▽

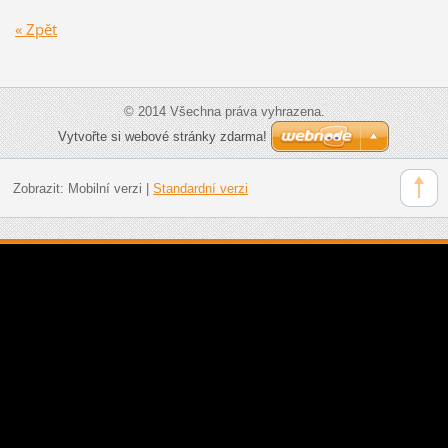
« Zpět
© 2014 Všechna práva vyhrazena.
Vytvořte si webové stránky zdarma!
Zobrazit:
Mobilní verzi
|
Standardní verzi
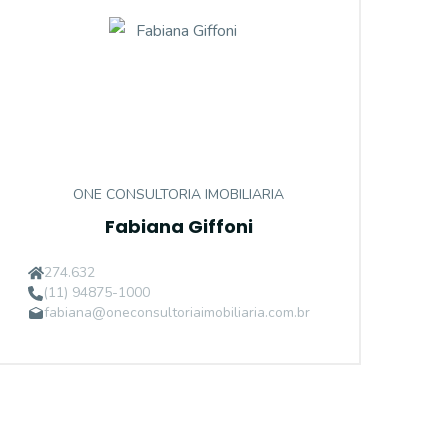
ONE CONSULTORIA IMOBILIARIA
Fabiana Giffoni
274.632
(11) 94875-1000
fabiana@oneconsultoriaimobiliaria.com.br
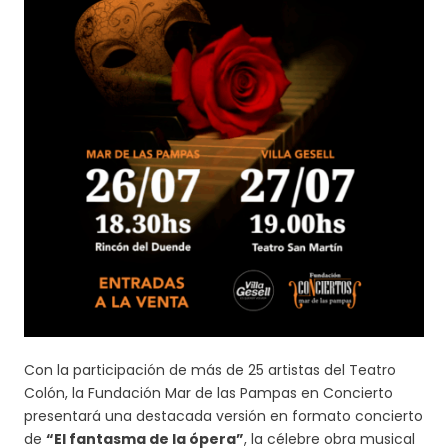
Con la participación de más de 25 artistas del Teatro
Colón, la Fundación Mar de las Pampas en Concierto
presentará una destacada versión en formato concierto
de
“El fantasma de la ópera”
, la célebre obra musical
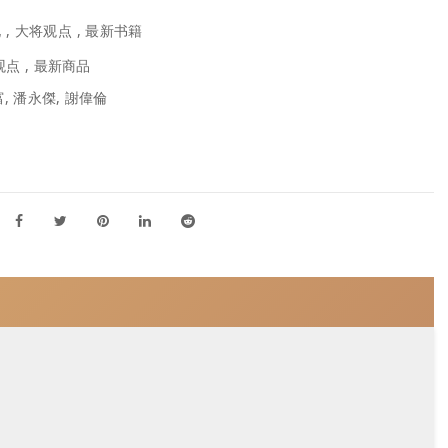
化
,
大将观点
,
最新书籍
观点
,
最新商品
, 潘永傑, 謝偉倫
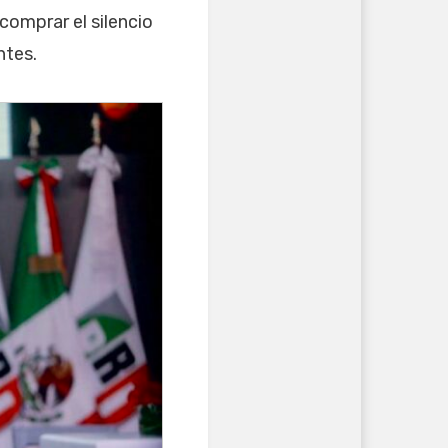
 comprar el silencio
ntes.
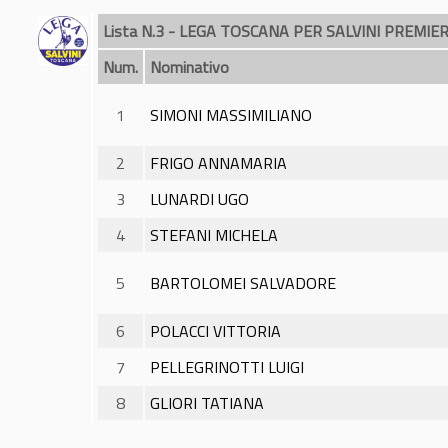
Lista N.3 - LEGA TOSCANA PER SALVINI PREMIE
Num.
Nominativo
1
SIMONI MASSIMILIANO
2
FRIGO ANNAMARIA
3
LUNARDI UGO
4
STEFANI MICHELA
5
BARTOLOMEI SALVADORE
6
POLACCI VITTORIA
7
PELLEGRINOTTI LUIGI
8
GLIORI TATIANA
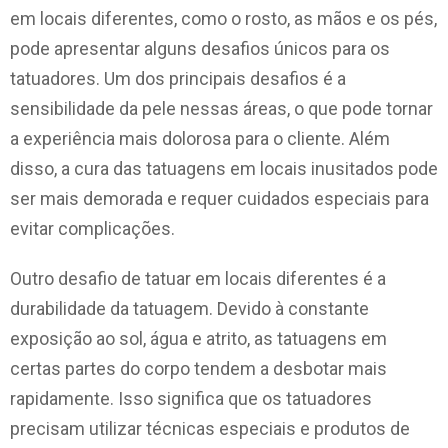
em locais diferentes, como o rosto, as mãos e os pés,
pode apresentar alguns desafios únicos para os
tatuadores. Um dos principais desafios é a
sensibilidade da pele nessas áreas, o que pode tornar
a experiência mais dolorosa para o cliente. Além
disso, a cura das tatuagens em locais inusitados pode
ser mais demorada e requer cuidados especiais para
evitar complicações.
Outro desafio de tatuar em locais diferentes é a
durabilidade da tatuagem. Devido à constante
exposição ao sol, água e atrito, as tatuagens em
certas partes do corpo tendem a desbotar mais
rapidamente. Isso significa que os tatuadores
precisam utilizar técnicas especiais e produtos de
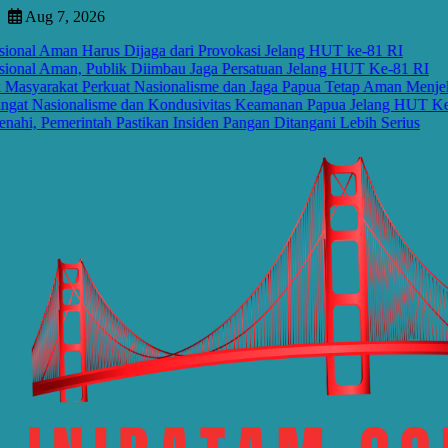
Skip
Aug 7, 2026
to
al Aman Harus Dijaga dari Provokasi Jelang HUT ke-81 RI
content
al Aman, Publik Diimbau Jaga Persatuan Jelang HUT Ke-81 RI
arakat Perkuat Nasionalisme dan Jaga Papua Tetap Aman Menjelang
 Nasionalisme dan Kondusivitas Keamanan Papua Jelang HUT Ke-81 
Pemerintah Pastikan Insiden Pangan Ditangani Lebih Serius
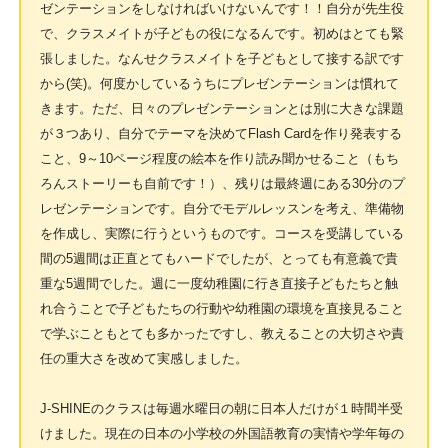
ゼンテーションをしなければいけないんです！！自分が先生役
で、クラスメイトが子どもの役になるんです。初めはとても緊
張しました。なんせクラスメイトを子どもとして接する訳です
から(笑)。何度かしているうちにプレゼンテーションは慣れて
きます。ただ、日々のプレゼンテーションとは別に大きな課題
が３つあり、自分でテーマを決めてFlash Cardを作り発表する
こと、9～10ページ程度の絵本を作り読み聞かせること（もち
ろんストーリーも自前です！）、残りは最終週にある30分のプ
レゼンテーションです。自分でモデルレッスンを考え、準備物
を作成し、実際に行うというものです。コースを受講している
間の5週間は正直とてもハードでしたが、とっても有意義で貴
重な5週間でした。週に一度幼稚園に行き直接子どもたちと触
れ合うことで子どもたちの行動や幼稚園の環境を直接見ること
で学ぶこともとても多かったですし、教えることの大切さや責
任の重大さを改めて実感しました。
J-SHINEのクラスは毎週水曜日の朝に日本人だけが１時間半受
けました。現在の日本の小学校の外国語教育の実情や学年毎の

△

Output all of the data word for word, excluding any pictures.

« Zpět
© 2014 Všechna práva vyhrazena.
Vytvořte si webové stránky zdarma!
Zobrazit:
Mobilní verzi
|
Standardní verzi
ONE CONSULTORIA IMOBILIARIA
Fabiana Giffoni
274.632
(11) 94875-1000
fabiana@oneconsultoriaimobiliaria.com.br
Con la participación de más de 25 artistas del Teatro
Colón, la Fundación Mar de las Pampas en Concierto
presentará una destacada versión en formato concierto
de
“El fantasma de la ópera”
, la célebre obra musical
化
,
大将观点
,
最新书籍
观点
,
最新商品
, 潘永傑, 謝偉倫
 comprar el silencio
ntes.
Lista N.3 - LEGA TOSCANA PER SALVINI PREMIE
Num.
Nominativo
1
SIMONI MASSIMILIANO
2
FRIGO ANNAMARIA
3
LUNARDI UGO
4
STEFANI MICHELA
5
BARTOLOMEI SALVADORE
6
POLACCI VITTORIA
7
PELLEGRINOTTI LUIGI
8
GLIORI TATIANA
em locais diferentes, como o rosto, as mãos e os pés,
pode apresentar alguns desafios únicos para os
tatuadores. Um dos principais desafios é a
sensibilidade da pele nessas áreas, o que pode tornar
a experiência mais dolorosa para o cliente. Além
disso, a cura das tatuagens em locais inusitados pode
ser mais demorada e requer cuidados especiais para
evitar complicações.
Outro desafio de tatuar em locais diferentes é a
durabilidade da tatuagem. Devido à constante
exposição ao sol, água e atrito, as tatuagens em
certas partes do corpo tendem a desbotar mais
rapidamente. Isso significa que os tatuadores
precisam utilizar técnicas especiais e produtos de
Skip
Aug 7, 2026
to
al Aman Harus Dijaga dari Provokasi Jelang HUT ke-81 RI
content
al Aman, Publik Diimbau Jaga Persatuan Jelang HUT Ke-81 RI
arakat Perkuat Nasionalisme dan Jaga Papua Tetap Aman Menjelang
 Nasionalisme dan Kondusivitas Keamanan Papua Jelang HUT Ke-81 
Pemerintah Pastikan Insiden Pangan Ditangani Lebih Serius
ゼンテーションをしなければいけないんです！！自分が先生役
で、クラスメイトが子どもの役になるんです。初めはとても緊
張しました。なんせクラスメイトを子どもとして接する訳です
から(笑)。何度かしているうちにプレゼンテーションは慣れて
きます。ただ、日々のプレゼンテーションとは別に大きな課題
が３つあり、自分でテーマを決めてFlash Cardを作り発表する
こと、9～10ページ程度の絵本を作り読み聞かせること（もち
ろんストーリーも自前です！）、残りは最終週にある30分のプ
レゼンテーションです。自分でモデルレッスンを考え、準備物
を作成し、実際に行うというものです。コースを受講している
間の5週間は正直とてもハードでしたが、とっても有意義で貴
重な5週間でした。週に一度幼稚園に行き直接子どもたちと触
れ合うことで子どもたちの行動や幼稚園の環境を直接見ること
で学ぶこともとても多かったですし、教えることの大切さや責
任の重大さを改めて実感しました。
J-SHINEのクラスは毎週水曜日の朝に日本人だけが１時間半受
けました。現在の日本の小学校の外国語教育の実情や学年毎の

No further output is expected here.